— Task description —
Copy out all lines in the data below containing the string "entered".

— Task inputs —
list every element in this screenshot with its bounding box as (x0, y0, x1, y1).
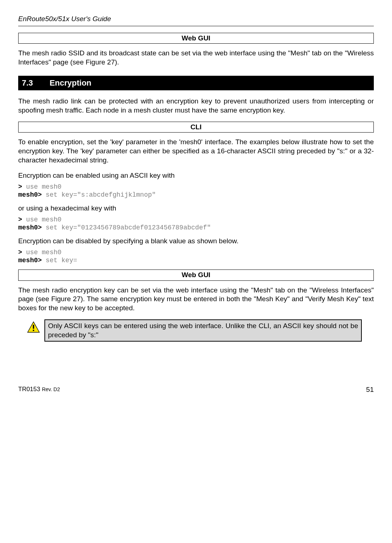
cli-prompt: > (18, 216, 22, 223)
warning-icon (27, 321, 40, 334)
section-title: Encryption (50, 78, 91, 87)
cli-command: set key="0123456789abcdef0123456789abcde… (42, 224, 211, 231)
cli-prompt: > (18, 183, 22, 190)
cli-prompt: mesh0> (18, 191, 42, 198)
cli-prompt: mesh0> (18, 224, 42, 231)
cli-block-3: > use mesh0 mesh0> set key= (18, 249, 374, 264)
paragraph-5: or using a hexadecimal key with (18, 204, 374, 213)
paragraph-7: The mesh radio encryption key can be set… (18, 286, 374, 313)
cli-block-2: > use mesh0 mesh0> set key="0123456789ab… (18, 216, 374, 232)
paragraph-1: The mesh radio SSID and its broadcast st… (18, 49, 374, 67)
paragraph-3: To enable encryption, set the 'key' para… (18, 138, 374, 165)
paragraph-4: Encryption can be enabled using an ASCII… (18, 171, 374, 180)
note-text: Only ASCII keys can be entered using the… (44, 319, 362, 342)
cli-prompt: > (18, 249, 22, 256)
footer-doc-id: TR0153 Rev. D2 (18, 385, 60, 394)
section-number: 7.3 (22, 78, 47, 88)
paragraph-2: The mesh radio link can be protected wit… (18, 97, 374, 115)
web-gui-box-2: Web GUI (18, 269, 374, 281)
cli-command: use mesh0 (22, 216, 62, 223)
cli-command: set key= (42, 257, 77, 264)
cli-block-1: > use mesh0 mesh0> set key="s:abcdefghij… (18, 183, 374, 199)
cli-command: use mesh0 (22, 249, 62, 256)
footer-doc: TR0153 (18, 386, 42, 393)
document-header-title: EnRoute50x/51x User's Guide (18, 15, 374, 24)
svg-rect-2 (33, 330, 34, 331)
cli-box: CLI (18, 122, 374, 133)
cli-command: set key="s:abcdefghijklmnop" (42, 191, 156, 198)
cli-prompt: mesh0> (18, 257, 42, 264)
web-gui-box-1: Web GUI (18, 33, 374, 44)
note-box: Only ASCII keys can be entered using the… (27, 319, 362, 342)
footer-page-number: 51 (366, 385, 374, 394)
footer-rev: Rev. D2 (42, 386, 60, 392)
cli-command: use mesh0 (22, 183, 62, 190)
page-footer: TR0153 Rev. D2 51 (18, 385, 374, 394)
svg-rect-1 (33, 325, 34, 329)
paragraph-6: Encryption can be disabled by specifying… (18, 237, 374, 246)
header-divider (18, 26, 374, 26)
section-header-encryption: 7.3 Encryption (18, 76, 374, 91)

— Exercise solution —
note-text: Only ASCII keys can be entered using the… (44, 319, 362, 342)
note-box: Only ASCII keys can be entered using the… (27, 319, 362, 342)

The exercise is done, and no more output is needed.